The Toronto Maple Leafs and Jonathan Bernier

By Lukas Hardonk (@LukasHardonk)

The Toronto Maple Leafs' off-season may just be about to heat up.

Jonathan Bernier, once a star in net for the Los Angeles Kings and now a well-above-average backup goaltender, is a lock to switch teams this summer. Making the Bernier situation interesting is the fact the Kings reportedly have their trading partners narrowed down to two teams: the Philadelphia Flyers and the Maple Leafs.

Both the Leafs and Flyers are teams that no one would be surprised to see Bernier join. It's no secret that Leafs general manager Dave Nonis has been looking for help between the pipes since taking over from former GM Brian Burke. The Flyers are believed to be on the verge of buying out the remainder of Ilya Bryzgalov's contract, something they can't officially do until the Stanley Cup Final wraps up.

Maple Leafs fans have been wanting to see Bernier in the blue and white for quite some time now despite the strong play of James Reimer who is the biggest reason why Toronto finished fifth in the Eastern Conference and took the Boston Bruins to Game 7. But that ─ Reimer's strong play in net ─ is also why those same fans should look for the Maple Leafs to spend their money elsewhere.

It was common belief that Reimer didn't have what it would take to handle the pressure cooker that is the Toronto hockey market. No church-going, smiling, happy person could put up with the hundreds of thousands of fans and intense media scrutiny on a daily basis, right? They would crack and quickly become a minor league no-name, wouldn't they?


Instead, Reimer came through time and time again with big saves and stellar performances that not only kept the Maple Leafs in games but single-handedly won many of them.

His current cap hit is a very acceptable $1.8 million and at just 25 years of age and with only next season remaining on his current contract, Reimer's cost is sure to rise. It would only make sense to re-sign him if he keeps playing at this rate, making it unnecessary to spend at least if not more than $5 million per season on Bernier.

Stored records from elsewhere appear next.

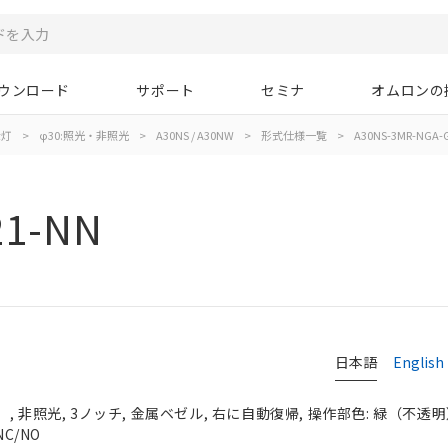
ウンロード
サポート
セミナ
オムロンの
示灯
>
φ30:照光・非照光
>
A30NS / A30NW
>
形式仕様一覧
>
A30NS-3MR-NGA-
21-NN
日本語
English
 非照光, 3ノッチ, 金属ベゼル, 右に自動復帰, 操作部色: 緑（不透明）, 
C/NO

Rather than spend that $5 million ─ a number that might even be lower than what Bernier will actually see by the time he and his agent negotiate a contract with his new team ─ on goaltending (not to mention that Ben Scrivens is a more than capable backup), why not invest in a position that has actually struggled on ice? Of course we're talking about the blue line.

Although he is stellar and someone his teammates can believe in, James Reimer is not someone who can be heavily relied on during each game, nor is any other goalie in the NHL. It is unfair to the person in net and the chance for them to have a bad game always exists. Simply put, the Maple Leafs relied on their goaltending too much last season and that needs to change.

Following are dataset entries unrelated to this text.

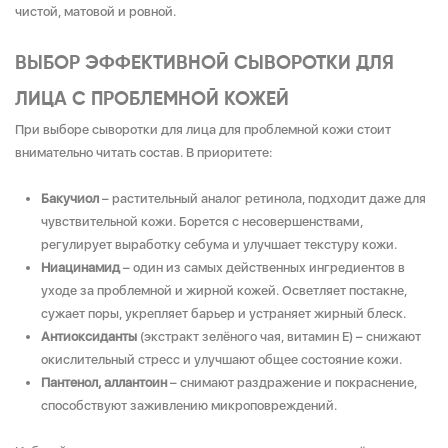
чистой, матовой и ровной.
ВЫБОР ЭФФЕКТИВНОЙ СЫВОРОТКИ ДЛЯ
ЛИЦА С ПРОБЛЕМНОЙ КОЖЕЙ
При выборе сыворотки для лица для проблемной кожи стоит
внимательно читать состав. В приоритете:
Бакучиол
– растительный аналог ретинола, подходит даже для
чувствительной кожи. Борется с несовершенствами,
регулирует выработку себума и улучшает текстуру кожи.
Ниацинамид
– один из самых действенных ингредиентов в
уходе за проблемной и жирной кожей. Осветляет постакне,
сужает поры, укрепляет барьер и устраняет жирный блеск.
Антиоксиданты
(экстракт зелёного чая, витамин Е) – снижают
окислительный стресс и улучшают общее состояние кожи.
Пантенол, аллантоин
– снимают раздражение и покраснение,
способствуют заживлению микроповреждений.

One way to change this is by bringing in players who have the confidence and ability to effectively shut down the opposition in a timely manner. The Buds' current defence roster looks something like this:

Gunnarsson - Phaneuf
Gardiner - Franson
Kostka - Liles

Komisarek (Marlies)

There's no denying the fact the Maple Leafs' defence corps is too thin. Phaneuf is certainly a strong and talented defenceman but he needs help. Gunnarsson had a rough season, Gardiner was rarely in the lineup for unexplainable reasons other than what Randy Carlyle, and only Randy Carlyle, believed to be defensive inefficiencies, Mike Kostka had about two weeks of solid play and John-Michael Liles simply needs a change of scenery.

The free agent defence market is thin this year, meaning it may be time to explore the trade route for new blue liners. It's unknown what the Maple Leafs would be willing to give up for Bernier but the chances of Nonis & Co. surrendering what the Kings are looking for seems less likely than the Flyers doing the same at this point.

That combined with the lack of a need for more goalies in Toronto makes it sensible to move on and see what the team can get for the same trade assets in exchange for a defenceman.